■ Material supplied:
== Segment start ==
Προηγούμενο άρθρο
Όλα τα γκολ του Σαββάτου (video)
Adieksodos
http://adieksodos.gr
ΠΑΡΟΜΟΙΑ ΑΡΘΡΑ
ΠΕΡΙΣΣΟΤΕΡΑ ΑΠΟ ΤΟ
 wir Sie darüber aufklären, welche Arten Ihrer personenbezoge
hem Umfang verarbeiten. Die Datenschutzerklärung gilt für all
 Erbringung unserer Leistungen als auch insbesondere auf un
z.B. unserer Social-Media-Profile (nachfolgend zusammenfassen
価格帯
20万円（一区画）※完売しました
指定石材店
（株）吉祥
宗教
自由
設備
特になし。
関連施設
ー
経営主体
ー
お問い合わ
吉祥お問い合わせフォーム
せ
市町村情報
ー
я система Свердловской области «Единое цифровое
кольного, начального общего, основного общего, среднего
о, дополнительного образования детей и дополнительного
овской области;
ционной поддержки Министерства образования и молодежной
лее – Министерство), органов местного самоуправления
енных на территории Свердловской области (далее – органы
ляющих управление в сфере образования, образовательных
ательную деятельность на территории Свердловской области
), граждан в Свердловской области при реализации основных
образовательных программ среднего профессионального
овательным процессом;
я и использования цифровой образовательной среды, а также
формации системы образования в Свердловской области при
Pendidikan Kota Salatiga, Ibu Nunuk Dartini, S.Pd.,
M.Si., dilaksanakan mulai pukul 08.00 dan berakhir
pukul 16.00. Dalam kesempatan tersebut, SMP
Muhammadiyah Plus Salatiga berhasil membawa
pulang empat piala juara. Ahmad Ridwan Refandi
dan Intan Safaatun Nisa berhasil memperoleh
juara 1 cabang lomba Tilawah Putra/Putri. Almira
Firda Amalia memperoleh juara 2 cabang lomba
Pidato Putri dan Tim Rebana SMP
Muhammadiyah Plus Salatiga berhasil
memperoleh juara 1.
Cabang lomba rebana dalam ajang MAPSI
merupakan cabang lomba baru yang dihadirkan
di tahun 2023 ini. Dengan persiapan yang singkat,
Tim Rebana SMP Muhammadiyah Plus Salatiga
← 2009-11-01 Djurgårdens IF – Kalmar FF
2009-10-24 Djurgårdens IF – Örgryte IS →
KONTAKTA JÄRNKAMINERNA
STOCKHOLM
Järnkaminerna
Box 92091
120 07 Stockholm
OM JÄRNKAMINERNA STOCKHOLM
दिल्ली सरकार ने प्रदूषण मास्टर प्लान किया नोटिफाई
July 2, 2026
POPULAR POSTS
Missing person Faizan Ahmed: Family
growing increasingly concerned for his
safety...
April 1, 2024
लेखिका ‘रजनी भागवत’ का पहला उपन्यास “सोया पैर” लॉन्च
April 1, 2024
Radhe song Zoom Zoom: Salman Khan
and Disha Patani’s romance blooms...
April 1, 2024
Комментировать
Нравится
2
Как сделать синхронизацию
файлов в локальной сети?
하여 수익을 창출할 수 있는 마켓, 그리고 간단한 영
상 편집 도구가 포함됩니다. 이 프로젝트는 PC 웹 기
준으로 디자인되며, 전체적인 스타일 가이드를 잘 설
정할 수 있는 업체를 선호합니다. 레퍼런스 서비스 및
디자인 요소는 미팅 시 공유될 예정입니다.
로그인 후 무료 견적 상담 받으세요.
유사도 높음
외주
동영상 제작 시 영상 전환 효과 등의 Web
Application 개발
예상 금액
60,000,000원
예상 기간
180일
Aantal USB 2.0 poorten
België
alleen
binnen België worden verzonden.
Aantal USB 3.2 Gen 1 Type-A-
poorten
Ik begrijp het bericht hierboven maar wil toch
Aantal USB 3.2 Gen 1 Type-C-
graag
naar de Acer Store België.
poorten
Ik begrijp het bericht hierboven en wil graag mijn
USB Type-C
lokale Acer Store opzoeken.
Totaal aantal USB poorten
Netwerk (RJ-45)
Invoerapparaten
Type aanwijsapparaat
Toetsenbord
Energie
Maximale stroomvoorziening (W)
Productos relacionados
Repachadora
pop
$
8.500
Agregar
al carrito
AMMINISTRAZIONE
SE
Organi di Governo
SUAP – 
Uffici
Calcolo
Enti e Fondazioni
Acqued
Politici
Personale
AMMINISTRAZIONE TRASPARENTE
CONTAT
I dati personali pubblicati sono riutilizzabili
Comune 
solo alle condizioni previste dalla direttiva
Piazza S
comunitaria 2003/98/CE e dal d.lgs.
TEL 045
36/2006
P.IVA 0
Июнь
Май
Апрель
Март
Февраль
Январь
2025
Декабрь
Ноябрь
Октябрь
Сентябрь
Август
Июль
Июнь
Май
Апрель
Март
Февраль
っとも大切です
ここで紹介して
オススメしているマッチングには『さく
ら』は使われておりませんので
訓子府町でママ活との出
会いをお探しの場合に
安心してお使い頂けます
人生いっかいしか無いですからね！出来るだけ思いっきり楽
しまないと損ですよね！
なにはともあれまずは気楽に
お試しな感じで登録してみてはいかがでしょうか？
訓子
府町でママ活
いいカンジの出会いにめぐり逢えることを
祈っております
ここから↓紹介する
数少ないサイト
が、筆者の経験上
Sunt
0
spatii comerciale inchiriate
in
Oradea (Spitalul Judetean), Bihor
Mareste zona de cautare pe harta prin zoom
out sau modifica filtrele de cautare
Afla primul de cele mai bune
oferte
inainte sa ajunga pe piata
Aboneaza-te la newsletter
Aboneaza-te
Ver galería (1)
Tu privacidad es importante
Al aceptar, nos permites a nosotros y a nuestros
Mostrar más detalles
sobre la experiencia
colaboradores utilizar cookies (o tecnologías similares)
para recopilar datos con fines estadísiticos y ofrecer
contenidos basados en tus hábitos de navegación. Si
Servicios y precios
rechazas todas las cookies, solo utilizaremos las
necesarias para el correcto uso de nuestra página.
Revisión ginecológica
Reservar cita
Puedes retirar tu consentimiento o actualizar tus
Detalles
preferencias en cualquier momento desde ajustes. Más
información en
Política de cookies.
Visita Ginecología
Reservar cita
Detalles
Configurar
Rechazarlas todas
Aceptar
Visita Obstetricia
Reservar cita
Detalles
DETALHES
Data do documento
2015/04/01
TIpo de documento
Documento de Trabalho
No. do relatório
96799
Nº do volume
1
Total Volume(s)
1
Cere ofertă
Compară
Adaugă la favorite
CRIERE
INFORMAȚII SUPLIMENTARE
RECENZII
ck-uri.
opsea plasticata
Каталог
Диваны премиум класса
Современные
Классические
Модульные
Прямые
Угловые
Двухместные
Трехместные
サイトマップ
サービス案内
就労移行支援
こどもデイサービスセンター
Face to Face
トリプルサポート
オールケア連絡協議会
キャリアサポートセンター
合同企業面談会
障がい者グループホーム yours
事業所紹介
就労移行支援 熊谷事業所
== Segment end ==
■ What you should do: Copy each line, exactly, that falls between the line containing "Современные" and the end of the entries, both included.

■ Task solution:
Современные
Классические
Модульные
Прямые
Угловые
Двухместные
Трехместные
サイトマップ
サービス案内
就労移行支援
こどもデイサービスセンター
Face to Face
トリプルサポート
オールケア連絡協議会
キャリアサポートセンター
合同企業面談会
障がい者グループホーム yours
事業所紹介
就労移行支援 熊谷事業所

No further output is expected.